En résumé, pour Alexandre, c’est la bonté qui est au principe des processions divines, en raison de la diffusion qui lui est naturelle. Ibid., q. xvi, memb. 3 ; cf. memb. 8.

Puisque le Saint-Esprit procède par voie d’amour et non par nature selon l’intelligence, s’ensuit-il qu’il soit moins semblable au Père que le Fils ? Richard avait paru l’admettre. Cf. De Trinitate, t. VI, c. xi, xviii sq., P. L., t. exevi, col. 975, 982-985. Alexandre opine également en ce sens, tout en admettant la parfaite identité de nature et de perfection des personnes divines. Ibid., q. lxi, memb. 3, a. 2. Cf. Chr. Pesch, op. cit., ii. 586.

2. Saint Bonaventure († 1274). —

Saint Bonaventure continue Alexandre de Halès dont il avait été l’auditeur vers 1244. Le problème trinitaire a retenu son attention à plusieurs reprises : In IV libros Sentent., t. I, dist. VIII-XXXIV, éd. de Quaracchi, t. i ; Queestiones disputatæ : de mysterio Trinilatis, t. v, p. 44-115 ; Breviloquium, part. I », ibid., p. 199 sq. ; Itinerarium mentis ad Deum, c. vi. ibid., 293 sq. La Queestio disputata débute par la démonstration de ces deux propositions : Deum esse, esse verum indubitabile ; Deum esse trinum, esse verum credibile. Elle continue par l’exposé de sept attributs divins dont on montre quod possunt stare cum Trinitate. Enfin, saint Bonaventure a un sermon pour la fête de la Trinité, à l’octave de la Pentecôte. Ibid., t. ix. Dans l’exposé qui suit, on s’en tiendra surtout au commentaire.

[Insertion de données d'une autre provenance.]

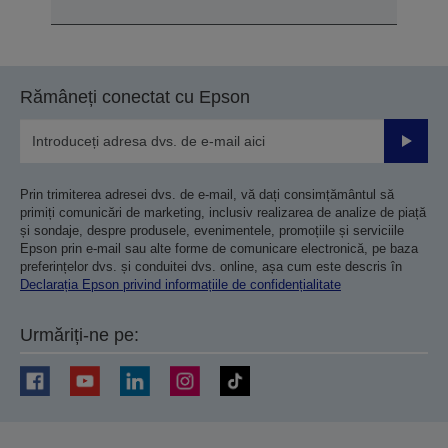
Rămâneți conectat cu Epson
Trimiteț
Prin trimiterea adresei dvs. de e-mail, vă dați consimțământul să
primiți comunicări de marketing, inclusiv realizarea de analize de piață
și sondaje, despre produsele, evenimentele, promoțiile și serviciile
Epson prin e-mail sau alte forme de comunicare electronică, pe baza
preferințelor dvs. și conduitei dvs. online, așa cum este descris în
Declarația Epson privind informațiile de confidențialitate
Urmăriți-ne pe:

a) Processions ; relations.

Saint Bonaventure suit le plan de Pierre Lombard ; il en accepte le point de vue initial qui est celui des Latins : considération de l’essence divine, d’abord, des personnes, ensuite ; il s’en tient à la définition de la personne donnée par Boèce. In I am Sent., dist. XXV, a. 1, q. il. Mais, disciple de Richard et d’Alexandre, il ne considère la nature que comme subsistante et la personne en Dieu n’a pas d’autre raison d’être que son origine. Ibid., dist. XIX, part. II, a. 1, q. ii. La nature est « possédée » ; le « possesseur » en est la personne : « Ainsi, parce qu’il n’y a qu’une seule et identique nature « possédée », nous devons dire qu’il n’y a qu’une seule essence ou substance ; mais parce qu’il y a plusieurs « possesseurs », il v a plusieurs personnes. » Ibid., dist. XXIII, a. 2. q." ii.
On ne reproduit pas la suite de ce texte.